Co-authors Jerzy Szaflarski, M.D., Ph.D., associate professor of epilepsy neurology and director of the UAB Division of Epilepsy, and Ayushe Sharma, Ph.D., a student in the UAB College of Arts and Science’s behavioral neuroscience program, conducted a study to see if taking CBD oil for seizures could have an effect on the brain’s gray matter volume and cortical thickness.

The study included 18 participants ranging from 16-73 years old who have TRE and are on a regimen of antiseizure drugs. After initial scans, participants began a daily dose of CBD at 5 mg/kg, taken in conjunction with ASD, until the participants were on a steady dosage of 5-25 mg/kg per day for 10-24 weeks.

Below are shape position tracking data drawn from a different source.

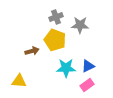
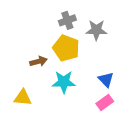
blue triangle: (88, 66) -> (106, 80), turned -48
cyan star: (66, 68) -> (64, 82), moved

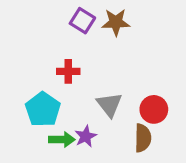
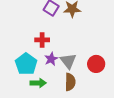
purple star: (86, 136) -> (51, 59), moved
brown semicircle: (143, 138) -> (70, 82), moved

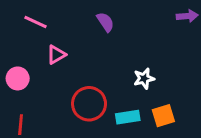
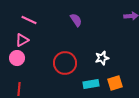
pink triangle: (56, 55) -> (22, 40), moved
red circle: (89, 104) -> (65, 63), moved

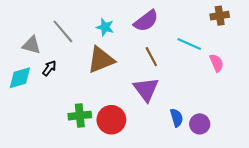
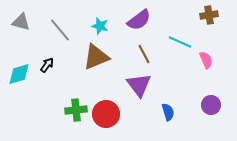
gray triangle: (31, 45) -> (21, 22), moved
purple circle: (200, 124) -> (211, 105), moved

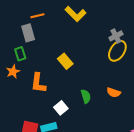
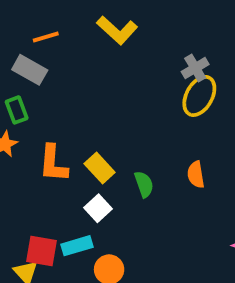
gray rectangle: (28, 33) -> (30, 70), turned -42
yellow rectangle: (65, 61) -> (100, 168), moved
orange semicircle: (114, 92) -> (196, 175), turned 64

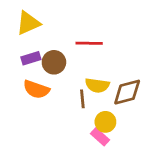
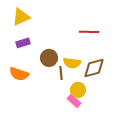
red line: (89, 43) -> (89, 32), moved
brown circle: (54, 62) -> (49, 58), moved
orange semicircle: (36, 89) -> (19, 74), moved

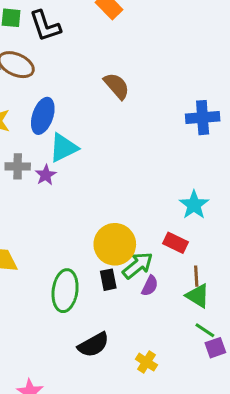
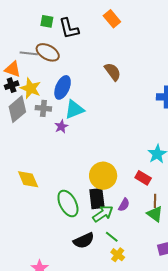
gray cross: (18, 166) -> (43, 108), moved
green arrow: (138, 265) -> (103, 214), moved
black rectangle: (108, 280) -> (97, 199), size x1.5
green ellipse: (65, 291) -> (68, 203), turned -40
green line: (205, 330) -> (112, 237), moved

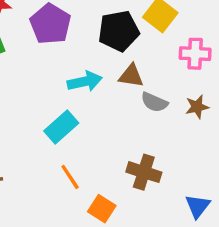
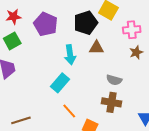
cyan arrow: (85, 81) -> (70, 55), turned 102
gray semicircle: (154, 102) -> (114, 80), moved
brown star: (197, 107) -> (136, 52), moved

Results of the study indicated that CBD did not have any effect on brain structures.

“We scanned patients’ brains before CBD was added to their treatment regimen, and then again after 12 weeks of CBD,” Sharma said. “From the scans, we were able to conclude that gray matter volume, as well as thickness of the brain’s cortex, was not changed as a result of CBD oil.”

Over several years, uncontrolled seizures can kill brain cells and impair memory, attention, language and more. 

“CBD’s effectiveness in treatment-resistant epilepsy is the most exciting to me,” Sharma said. “Though it often feels like we live in a world without mystery or remaining puzzles to solve, epilepsy remains a puzzle to this day.”

Sharma currently supported by an institutional training grant from the National Institute of Neurological Disorders and Stroke through the UAB Department of Neurobiology’s pre-doctoral training program in cognition and cognitive disorders.

All mentions of CBD in regard to the study are specifically referencing Epidiolex®, a pharmaceutical-grade isolate of CBD with less than 0.3 percent THC (Greenwich Biosciences, Inc.).